Добавить в цитаты Настройки чтения

Страница 24 из 85

Вообще-то, особого избытка этих двух вечных «эквивалентов счастья» в Японии не было. Да и существует ли где-либо лишний драгметалл? Однако расставаться с ним японцев вынуждала необходимость — взамен золота и серебра они получали огнестрельное оружие. А платить за него ничем иным, кроме презренного, но отнюдь не презираемого металла, Япония не могла.

Впрочем, по мере того как арсеналы заполнялись, а японские мастера сами осваивали оружейное производство, сворачивалась торговля и с Голландией. Вначале был ограничен, а потом запрещен вывоз золота. В 1685 году до 130 тонн была снижена норма вывоза серебра и ограничен вывоз меди.
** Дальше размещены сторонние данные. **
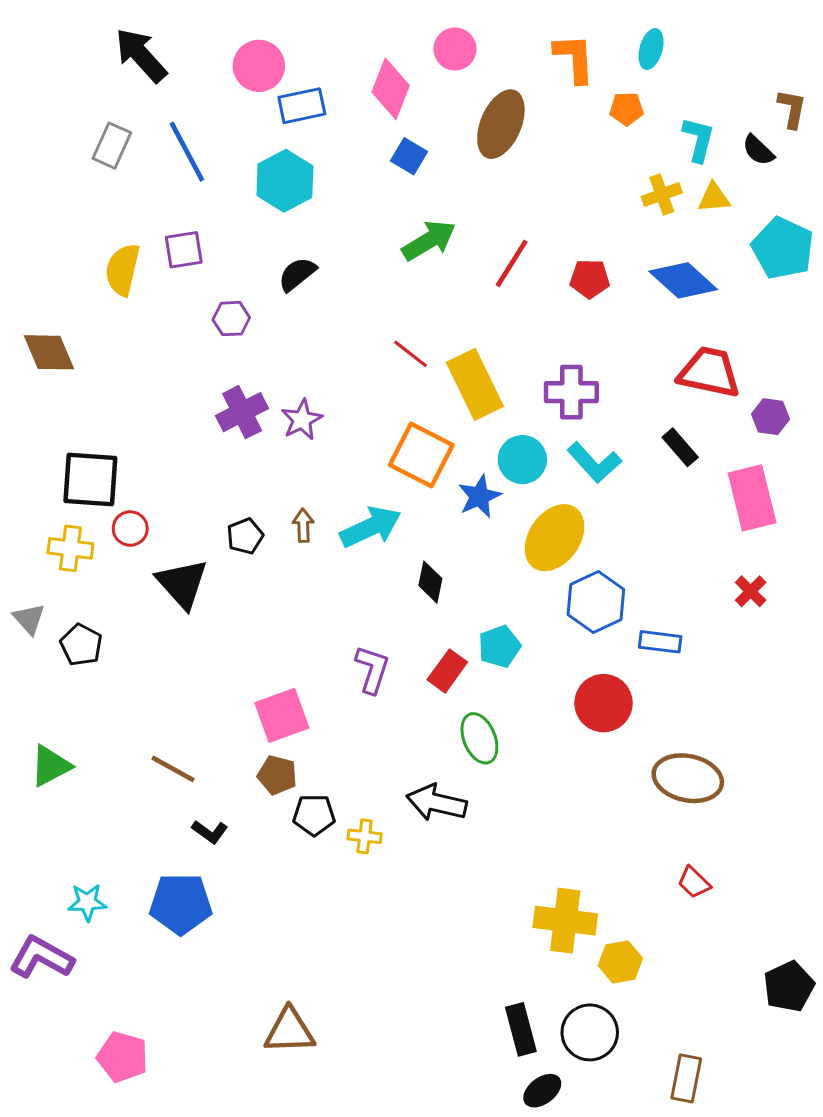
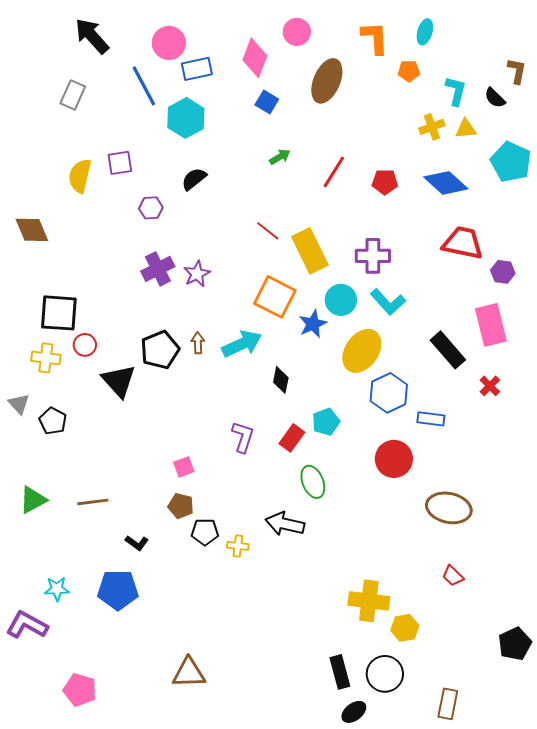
blue line: (187, 152) -> (144, 86), moved
green arrow: (429, 240) -> (280, 157), size x0.6
black rectangle: (680, 447) -> (448, 350), moved, size x1.5
black pentagon: (245, 536) -> (160, 350), size x1.6
pink square: (282, 715) -> (184, 467), size x0.6
brown line: (173, 769) -> (93, 502), moved, turned -36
В Нагасаки приходило два-три голландских корабля в год, с 1715 года разрешалось приходить двум, а с 1790-го — лишь одному.

В 1790 году вывоз серебра японцы ограничили вообще 30 тоннами.

С началом XIX века ситуация не изменилась. В мире, в котором сильные державы начали усиленную колонизацию всего, что плохо лежало (точнее — было плохо защищено!), Япония была по-прежнему предоставлена самой себе.

Ситуация, читатель, просто-таки невероятная и уж точно в мировой истории уникальная. И лично я такое благодушное отношение алчного и далеко технологически обогнавшего Японию Запада к японским претензиям на «закрытость» могу объяснить лишь крайней сырьевой бедностью Японии. Япония во внешний мир не шла, но и ее не трогали.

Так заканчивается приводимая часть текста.